Were the consequences not so serious, the Enron debacle would have the makings of quite a comedy. Never have so many capitalists, CEOs, bankers, accountants, stockbrokers, media moguls and politicians all conspired to loot so many pension funds and defraud small investors, consumers and each other. Never has such a seemingly huge corporation collapsed so quickly. The coming recriminations and lawsuits are sure to win Oscars.
In its “Retire Rich!” issue only one year ago, Fortune touted Enron as a “Top Ten” stock to buy for the “long term.” By Dec. 2, Enron was the biggest bankruptcy in history. It had supposedly been the world’s 16th largest corporation in 2000, with sales of $101 billion and profits of $1 billion. Those figures are now in doubt.
The full repercussions of Enron’s bankruptcy will be felt for a long time. Millions are likely to suffer, from California to New York, from Calcutta to Sao Paolo. Pension funds worldwide have been looted.
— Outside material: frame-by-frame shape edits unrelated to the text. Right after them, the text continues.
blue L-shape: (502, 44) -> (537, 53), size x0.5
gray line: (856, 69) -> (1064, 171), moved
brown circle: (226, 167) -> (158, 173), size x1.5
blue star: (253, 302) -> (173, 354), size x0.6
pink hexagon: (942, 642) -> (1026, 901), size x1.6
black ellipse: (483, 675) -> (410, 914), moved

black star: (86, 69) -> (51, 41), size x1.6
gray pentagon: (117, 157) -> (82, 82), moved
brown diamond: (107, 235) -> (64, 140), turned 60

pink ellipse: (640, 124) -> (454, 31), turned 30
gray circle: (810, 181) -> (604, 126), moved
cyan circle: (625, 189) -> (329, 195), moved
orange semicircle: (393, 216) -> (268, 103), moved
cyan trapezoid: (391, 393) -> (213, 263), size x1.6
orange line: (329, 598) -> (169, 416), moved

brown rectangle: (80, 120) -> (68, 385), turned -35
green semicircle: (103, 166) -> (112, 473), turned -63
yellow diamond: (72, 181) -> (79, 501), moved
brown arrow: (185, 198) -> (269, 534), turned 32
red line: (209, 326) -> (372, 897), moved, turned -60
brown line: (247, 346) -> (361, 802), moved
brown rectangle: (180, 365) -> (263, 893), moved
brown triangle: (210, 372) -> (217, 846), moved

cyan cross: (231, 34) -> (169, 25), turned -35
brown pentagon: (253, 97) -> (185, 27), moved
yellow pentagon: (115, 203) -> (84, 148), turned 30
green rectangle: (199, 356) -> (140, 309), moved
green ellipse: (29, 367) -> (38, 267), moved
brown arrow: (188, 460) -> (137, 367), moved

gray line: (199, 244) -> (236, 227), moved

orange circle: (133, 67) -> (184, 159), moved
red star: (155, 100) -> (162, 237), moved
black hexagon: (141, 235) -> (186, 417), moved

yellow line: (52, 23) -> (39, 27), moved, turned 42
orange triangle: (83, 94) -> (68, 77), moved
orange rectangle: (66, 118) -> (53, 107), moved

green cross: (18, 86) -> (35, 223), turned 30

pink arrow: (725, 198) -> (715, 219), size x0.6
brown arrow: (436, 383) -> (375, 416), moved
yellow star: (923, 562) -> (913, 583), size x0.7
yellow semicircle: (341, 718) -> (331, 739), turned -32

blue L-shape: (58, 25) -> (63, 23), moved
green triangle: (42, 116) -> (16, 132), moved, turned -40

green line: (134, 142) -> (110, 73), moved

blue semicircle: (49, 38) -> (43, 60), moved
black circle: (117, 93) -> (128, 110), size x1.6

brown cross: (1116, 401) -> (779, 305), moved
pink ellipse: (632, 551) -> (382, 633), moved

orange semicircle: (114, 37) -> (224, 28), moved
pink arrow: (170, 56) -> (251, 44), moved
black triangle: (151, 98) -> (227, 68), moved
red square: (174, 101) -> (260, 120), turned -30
Enron could push the stressed Japanese banking system over the edge.
Enron was like an upside-down pyramid. It rested on a narrow but crucial base of productive assets. These included a power plant in India, natural-gas pipelines in the U.S. and water companies in Brazil. It borrowed on this base to build a huge speculative venture in energy, communications and other trading.
Enron in fact was a leader in gouging heating-oil and natural-gas consumers last winter. It was a key player in gouging California electricity consumers in that deregulated market last year.
Often overlooked in the volumes being written on Enron is the role of class struggle. Struggles in India and Brazil, led by Communist and workers’ parties and trade unions, helped erode the base of Enron’s pyramid. Consumer resistance to its gouging, and losses due to persistent overproduction in energy and other Enron trading markets, undermined its speculative ventures at the top. The pyramid collapsed.
There is an epidemic of hunger worldwide. Why isn’t the capitalist class investing in food production? There is an epidemic of homelessness. Why isn’t the capitalist class investing in steel and cement? Because, as the capitalists see it, there is overproduction of food, steel and cement. There are few or no profits to be had today from capitalist investment in agriculture, steel, education, public health, medicines, etc., despite the crying need.
Capital exists only for profits. So capital is flooding into speculation instead. As Marx explained, speculation is nothing more than trying to pocket the already available wealth of others, using cheating, trickery, war – whatever means are available. The numbers back this up.
U.S. banks use something called “derivatives” to engage in speculation. U.S. banks’ portfolios in derivatives grew from $7 trillion – yes, trillion – in 1990, to $51 trillion in September 2001. No less than the head of credit at the Office of the Comptroller of the Currency has called these figures “eye-popping.”
The $51 trillion is more than the value of the entire world’s annual production of goods and services! It is dozens of times the total annual investment in agricultural and industrial production.
Just seven U.S. money-center banks, led by two Rockefeller dominated entities, JP Morgan Chase and Citibank, hold over 95 percent of bank-held derivatives. Those two banks, and other Rockefeller family ventures such as Chevron, were heavy investors in Enron. But Enron is just the tip of a speculative iceberg.
At its peak, it accounted for no more than one-tenth of 1 percent of these banks’ speculative portfolios. That speculation is where the exploiting class’ heart lies is evident in how the entire capitalist apparatus was enlisted to prop up Enron’s venture.
This included the stockbrokers, accountants, credit-rating agencies, media and, above all, the banks and government itself. Deregulation and privatization fed Enron’s fires. George W. Bush, Richard Cheney, former Secretary of the Treasury Robert Rubin (now at Citibank), regulators and quite a few others have much explaining to do.
Capitalist speculation is increasingly destabilizing the world economy, looting savings and pensions worldwide, spreading insecurity everywhere. Class struggle helped bring Enron down. Still greater struggle is necessary to end the system behind it.